Девушка сказала, что она очень волновалась, когда русская женщина рожала. Ей было почти физически больно — и от криков рожающей женщины, и от того, как солдаты вытаскивали пушку из песка и когда на них обрушился водопад исцеляющей влаги. Потом я узнал, рассказал Аскольдов, что родители расспрашивали детей о просмотре, о фильме и сцене родов. Они тоже на встрече расспрашивали меня об этой сцене. Я говорил, что о родах писали многие великие классики — Флобер, Золя, Толстой. Я перечитал горы литературы. И в чем-то это помогло. Я стал ходить по родильным домам. Я хотел показать в фильме этот акт в двух ипостасях — как пласт бытовой и метафорический. Рожает конкретная женщина, но и рождается новая нравственность, надежда на обновление мира.

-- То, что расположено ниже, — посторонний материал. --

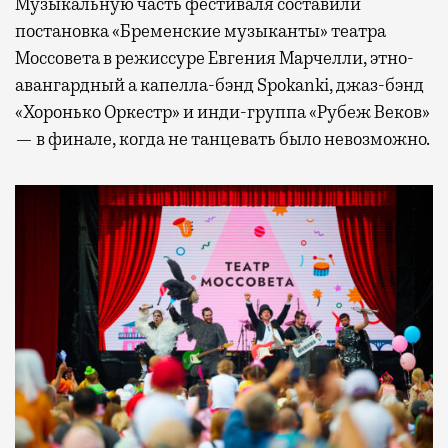
Музыкальную часть фестиваля составили
постановка «Бременские музыканты» театра
Моссовета в режиссуре Евгения Марчелли, этно-
авангардный а капелла-бэнд Spokanki, джаз-бэнд
«Хоронько Оркестр» и инди-группа «Рубеж Веков»
— в финале, когда не танцевать было невозможно.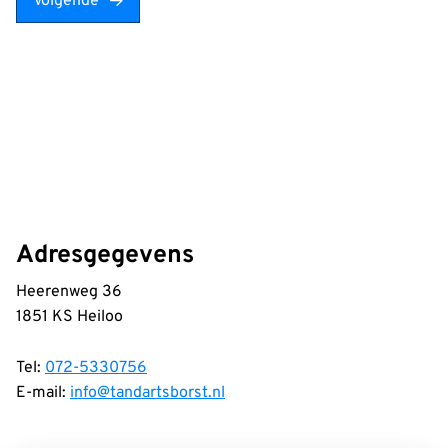
Volgende
Adresgegevens
Heerenweg 36
1851 KS Heiloo
Tel:
072-5330756
E-mail:
info@tandartsborst.nl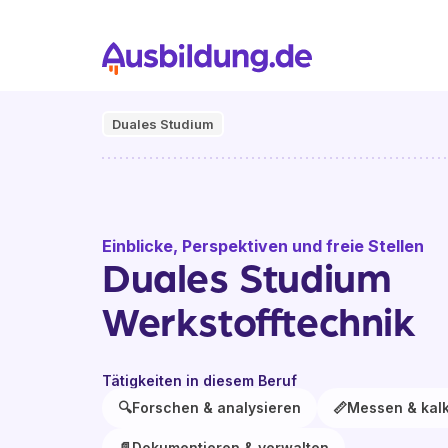
Duales Studium
Einblicke, Perspektiven und freie Stellen
Duales Studium
Werkstofftechnik
Tätigkeiten in diesem Beruf
🔍
Forschen & analysieren
📏
Messen & kalk
📄
Dokumentieren & verwalten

— Не противоречит ли финал фильма его гуманистическому
пафосу? — спросил один из участников дискуссии.

— Вы спрашиваете, как могла героиня бросить своего сына. Я расскажу о себе и о своей матери. Это было в 1941 году, в октябре, в Москве. Нацисты стояли у порога. Покинутый город. Мама говорит, что ей придется уйти на фронт. Задумайтесь над этим. Она любила меня больше всего на свете. Но моя мать не могла поступить иначе. Это российское качество. Жестоко ко мне, но гуманно по отношению ко всем другим. Так что эта история из жизни пришла.

И потом — в фильме это не мой, это ее, Вавиловой, поступок. Герои поступают сообразно с их характером.

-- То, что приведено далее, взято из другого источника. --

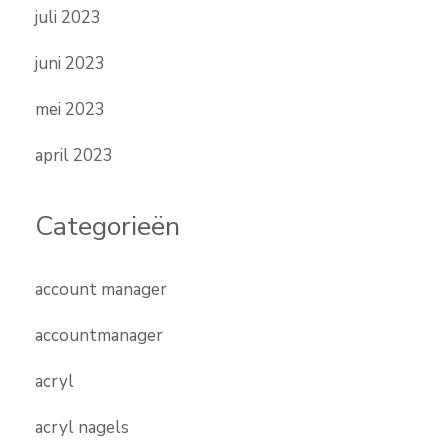
juli 2023
juni 2023
mei 2023
april 2023
Categorieën
account manager
accountmanager
acryl
acryl nagels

А по поводу финала Аскольдов заметил:

— Я предоставляю каждому, сомневающемуся в финале, две возможности, два варианта. Первый — вот вам ножницы, можете его отрезать. Второй — ступайте на съемочную площадку и снимите свой финал, который был бы апофеозом гуманизма. Вы можете что-либо предложить? ‹…›

— Как возникли в фильме сцена погрома и сцена из будущего?

— В фильме дети копируют жестокость взрослого мира. Жестокость эта порождена и войной, и нежеланием людей понять друг друга — пойти навстречу друг другу, почувствовать чужую боль как свою. Как часто мы возводили нетерпимость в ранг единственной добродетели, а компромисс и сотрудничество объявляли вне закона! Чему же теперь удивляться? На всей земле дети азартно играют в войну. Этому научились у взрослых. Но кто научит детей играть в мир? Эпизод, в котором толпу евреев с желтыми звездами гонят на гибель, в газовые камеры, врывается в фильм действительно из другой эпохи, из времени второй мировой войны. Для меня этот кусок — метафора человеческих страданий, геноцид.

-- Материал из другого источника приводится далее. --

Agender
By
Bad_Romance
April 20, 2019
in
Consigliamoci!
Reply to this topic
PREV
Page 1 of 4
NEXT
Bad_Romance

Когда что-то делаешь, не всегда математически рассчитываешь. Только много позднее я нашел связь этого эпизода со своей собственной жизнью. Когда в 1937 году в Киеве арестовали моих родителей (отец погиб, мать потом, перед самой войной, вернулась), я остался один и всем нутром почувствовал, что за мной вот-вот придут. Мне было 5 лет. Я не умел завязывать шнурки на ботинках и открывать английский замок на входной двери. Я встал с постели, оделся, завязал шнурки, подвинул к двери стул, открыл замок и вышел на ночную улицу. Все цвело, пронзительно сладко пахла акация. С тех пор я ненавижу весну. Я пошел по Крещатику, по брусчатке по самому центру улицы, там было светлее. У моих родителей были друзья, большая многодетная еврейская семья.
Эти люди и спрятали меня. А после войны я узнал, что их следы затерялись в Бабьем Яру. Но я вспомнил обо всем этом уже тогда, когда снял картину. И все-таки и боль, и память эта всегда жили во мне.

Герои фильма не знают, что их ждет там, за поворотом судьбы. Но я-то, автор, отчетливо представлял себе их будущее — и Бабий Яр, и Майданек, и Освенцим.

 

Иванова В. Русские идут! // Советская культура. 1989. 1 мая.